Future initiatives should prioritize designing community health interventions that integrate preventive care with curative elements to align with community expectations. Enhancing trust through better publicity, the inclusion of healthcare providers such as doctors, and ensuring access to medicines will be critical for sustaining participation and maximizing impact.
Moreover, future studies should address the limitations of small sample sizes in specific categories to ensure more robust statistical power and generalizability of findings. Further research should also investigate the association of CBAC's cancer, mental health, and COPD components with corresponding health outcomes to validate and expand its utility as a comprehensive screening tool.

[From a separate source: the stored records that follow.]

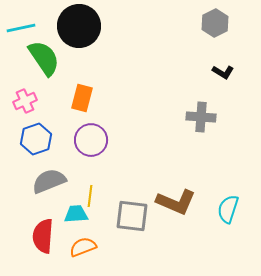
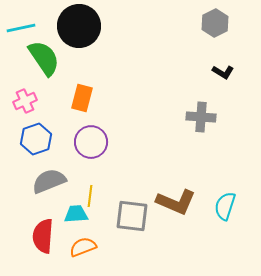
purple circle: moved 2 px down
cyan semicircle: moved 3 px left, 3 px up
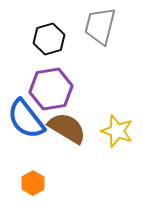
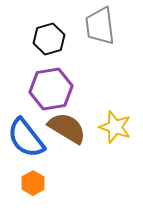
gray trapezoid: rotated 21 degrees counterclockwise
blue semicircle: moved 19 px down
yellow star: moved 2 px left, 4 px up
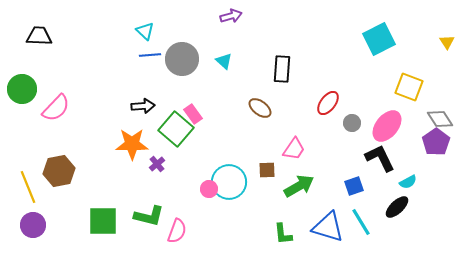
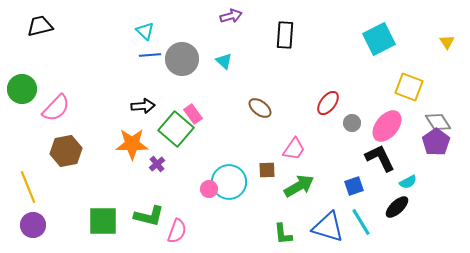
black trapezoid at (39, 36): moved 1 px right, 10 px up; rotated 16 degrees counterclockwise
black rectangle at (282, 69): moved 3 px right, 34 px up
gray diamond at (440, 119): moved 2 px left, 3 px down
brown hexagon at (59, 171): moved 7 px right, 20 px up
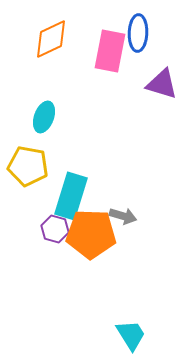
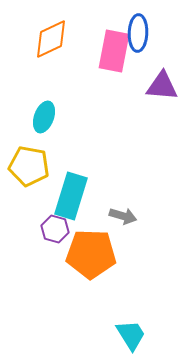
pink rectangle: moved 4 px right
purple triangle: moved 2 px down; rotated 12 degrees counterclockwise
yellow pentagon: moved 1 px right
orange pentagon: moved 20 px down
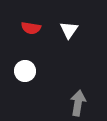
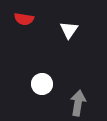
red semicircle: moved 7 px left, 9 px up
white circle: moved 17 px right, 13 px down
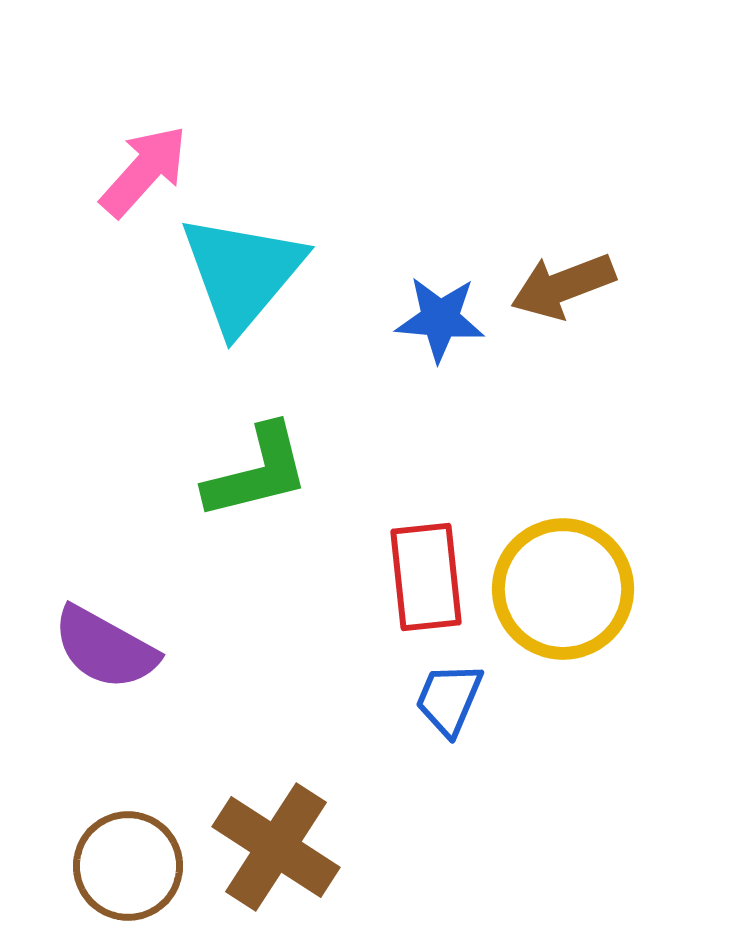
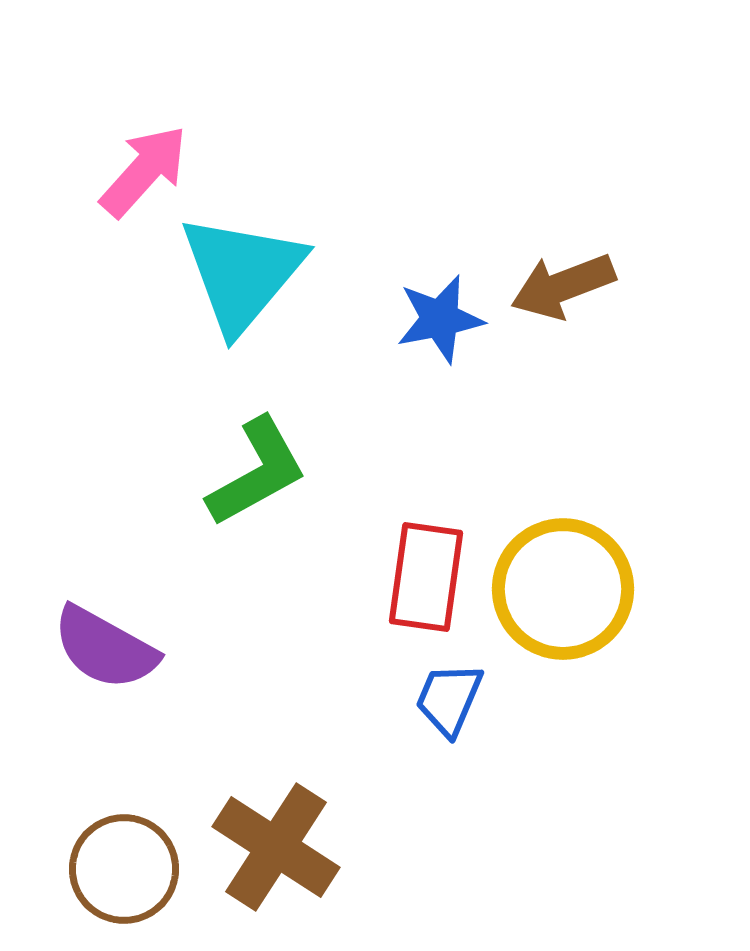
blue star: rotated 16 degrees counterclockwise
green L-shape: rotated 15 degrees counterclockwise
red rectangle: rotated 14 degrees clockwise
brown circle: moved 4 px left, 3 px down
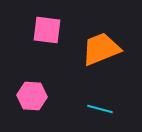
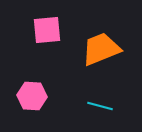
pink square: rotated 12 degrees counterclockwise
cyan line: moved 3 px up
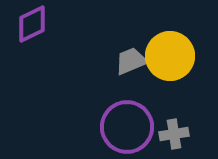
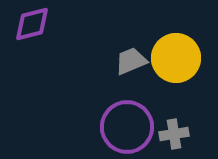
purple diamond: rotated 12 degrees clockwise
yellow circle: moved 6 px right, 2 px down
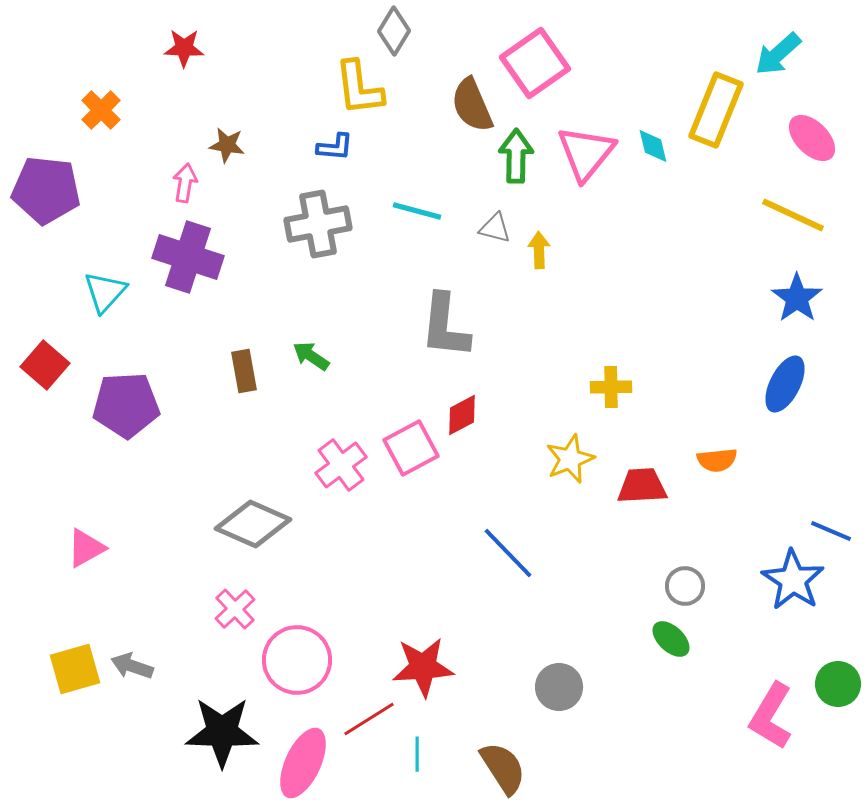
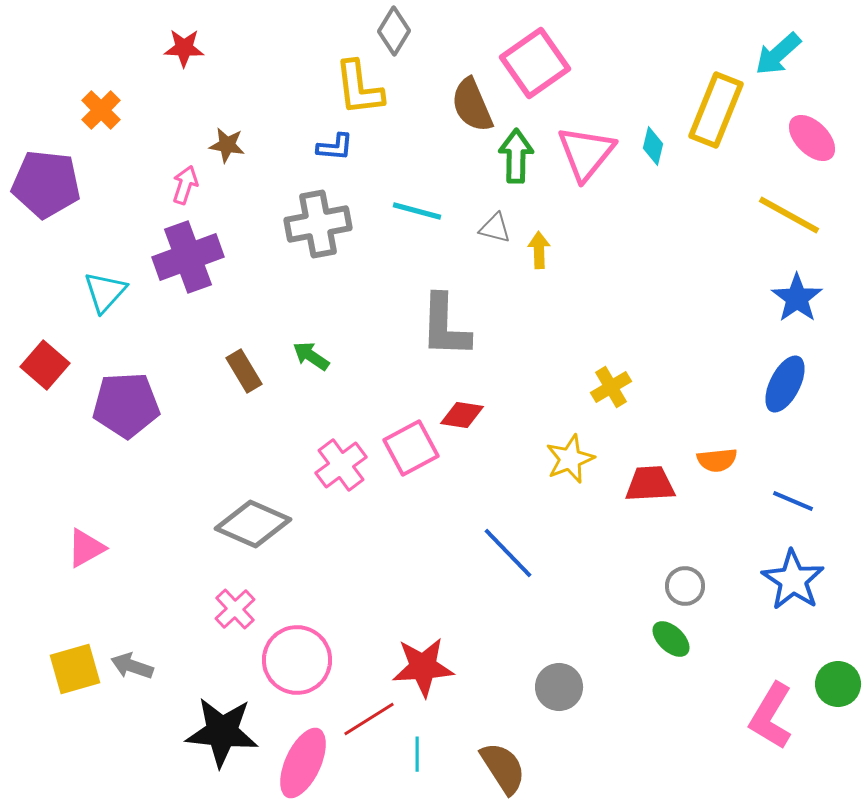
cyan diamond at (653, 146): rotated 27 degrees clockwise
pink arrow at (185, 183): moved 2 px down; rotated 9 degrees clockwise
purple pentagon at (46, 190): moved 6 px up
yellow line at (793, 215): moved 4 px left; rotated 4 degrees clockwise
purple cross at (188, 257): rotated 38 degrees counterclockwise
gray L-shape at (445, 326): rotated 4 degrees counterclockwise
brown rectangle at (244, 371): rotated 21 degrees counterclockwise
yellow cross at (611, 387): rotated 30 degrees counterclockwise
red diamond at (462, 415): rotated 36 degrees clockwise
red trapezoid at (642, 486): moved 8 px right, 2 px up
blue line at (831, 531): moved 38 px left, 30 px up
black star at (222, 732): rotated 4 degrees clockwise
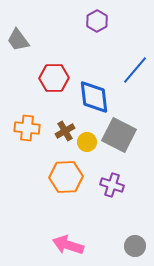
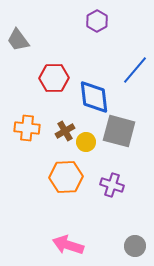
gray square: moved 4 px up; rotated 12 degrees counterclockwise
yellow circle: moved 1 px left
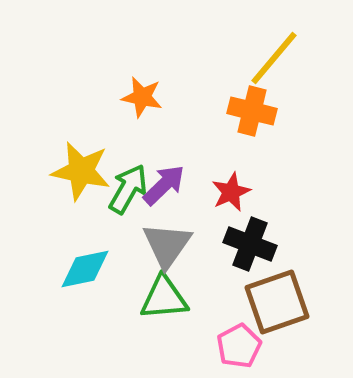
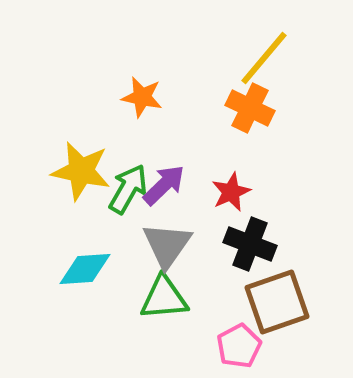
yellow line: moved 10 px left
orange cross: moved 2 px left, 3 px up; rotated 12 degrees clockwise
cyan diamond: rotated 8 degrees clockwise
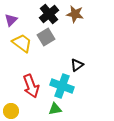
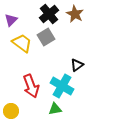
brown star: rotated 18 degrees clockwise
cyan cross: rotated 10 degrees clockwise
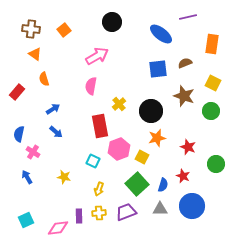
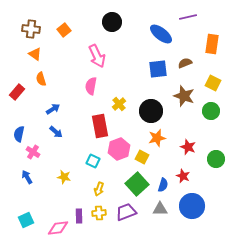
pink arrow at (97, 56): rotated 95 degrees clockwise
orange semicircle at (44, 79): moved 3 px left
green circle at (216, 164): moved 5 px up
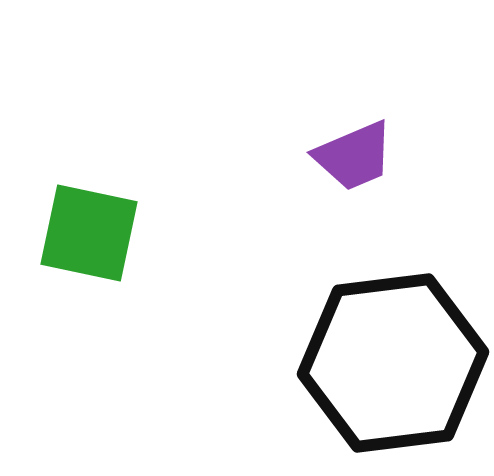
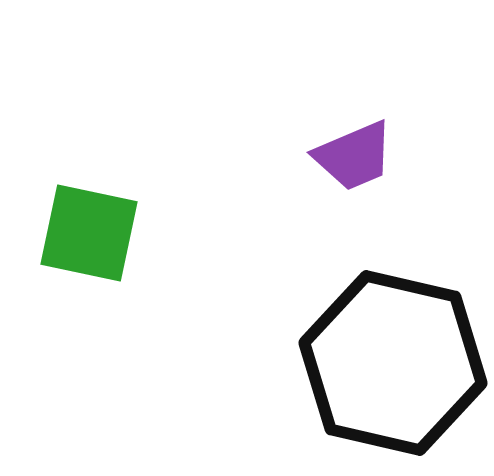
black hexagon: rotated 20 degrees clockwise
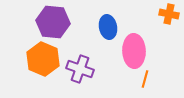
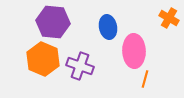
orange cross: moved 4 px down; rotated 18 degrees clockwise
purple cross: moved 3 px up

Funding: The study was funded by the Indian Council of Medical Research, New Delhi.
Data Availability Statement: The data will be available on request from the corresponding author. The data are not publicly available due to privacy.
Conflicts of Interest: The authors declare no conflicts of interest.
Acknowledgements: Authors are thankful to Sh. Ashish Sahu, Sh.Narendra Kumar and Sh. Manoj Kumar for providing assistance during the study period.